O valor do papel em contraste com o digital
A consolidação do digital como meio dominante de acesso à informação trouxe também efeitos associados à dispersão e à superficialidade do consumo. Nesse cenário, o impresso passou a ser percebido como alternativa de leitura concentrada e deliberada. Publicações internacionais como a Capricho e a Vanity Fair têm investido em edições físicas com apelo colecionável, reforçando a ideia de que o papel agrega valor simbólico e cultural.
A posse de uma revista ou publicação impressa passou a indicar seleção criteriosa de conteúdo, em contraste com a abundância de informações gratuitas e efêmeras no ambiente digital. O papel, nesse contexto, é associado à permanência e à autoridade editorial.

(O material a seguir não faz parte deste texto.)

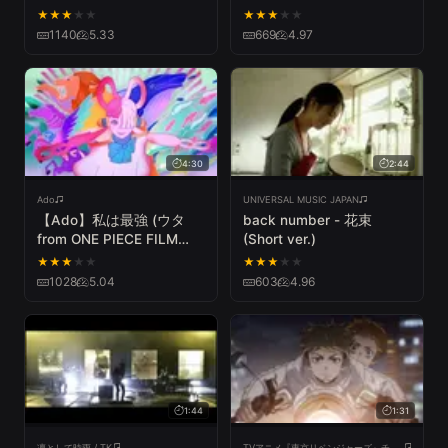
Video
★
★
★
★
★
★
★
★
★
★
1140
5.33
669
4.97
4:30
2:44
Ado
UNIVERSAL MUSIC JAPAN
【Ado】私は最強 (ウタ
back number - 花束
from ONE PIECE FILM
(Short ver.)
RED)
★
★
★
★
★
★
★
★
★
★
1028
5.04
603
4.96
1:44
1:31
凛として時雨 / TK
TVアニメ『東京リベンジャーズ』チャンネル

Indicadores do mercado editorial brasileiro
Dados recentes do setor apontam que 92% do mercado editorial brasileiro ainda é dominado pelo formato físico. Além disso, 64% dos leitores afirmam preferir a leitura em papel, índice que apresenta crescimento em relação a anos anteriores. O impresso, além de veículo informativo, passou a ser reconhecido como experiência sensorial, envolvendo textura, cheiro da tinta e contato físico com o material.
Esses fatores contribuem para uma relação diferente do leitor com o conteúdo, favorecendo a atenção plena e a retenção da informação.

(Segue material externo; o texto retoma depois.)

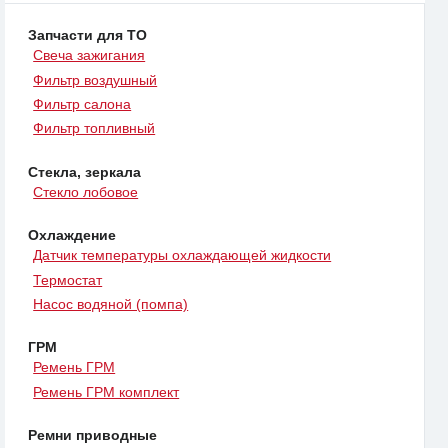
Запчасти для ТО
Свеча зажигания
Фильтр воздушный
Фильтр салона
Фильтр топливный
Стекла, зеркала
Стекло лобовое
Охлаждение
Датчик температуры охлаждающей жидкости
Термостат
Насос водяной (помпа)
ГРМ
Ремень ГРМ
Ремень ГРМ комплект
Ремни приводные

A análise do publicitário Hugo Rodrigues
Para o publicitário e estrategista Hugo Rodrigues, a valorização do impresso está relacionada a uma mudança comportamental. Segundo ele, o papel oferece uma pausa que os algoritmos das plataformas digitais não conseguem reproduzir. A leitura em meio físico permite conexão direta e menos dispersa com o conteúdo.
Na avaliação do especialista, o futuro da comunicação envolve a capacidade de impactar o público sem interrupções agressivas. O impresso, nesse sentido, funciona como elemento de ancoragem no presente, favorecendo a concentração.
Relação com bem-estar e saúde mental
A valorização das mídias físicas também dialoga com discussões contemporâneas sobre saúde mental e excesso de estímulos digitais. A psicóloga Cintia Mara Cardoso tem destacado, em palestras recentes, a importância de práticas que promovam a presença no momento atual. A leitura em papel, ao exigir desconexão das telas e foco no conteúdo, apresenta-se como exercício prático de bem-estar.
A experiência tátil proporcionada pelo impresso, somada à exclusividade de determinadas edições, contribui para um consumo mais consciente e menos acelerado. Em um contexto de hiperconectividade, o papel demonstra que a busca por atenção qualificada pode estar associada a formatos físicos que estimulam a leitura atenta e deliberada.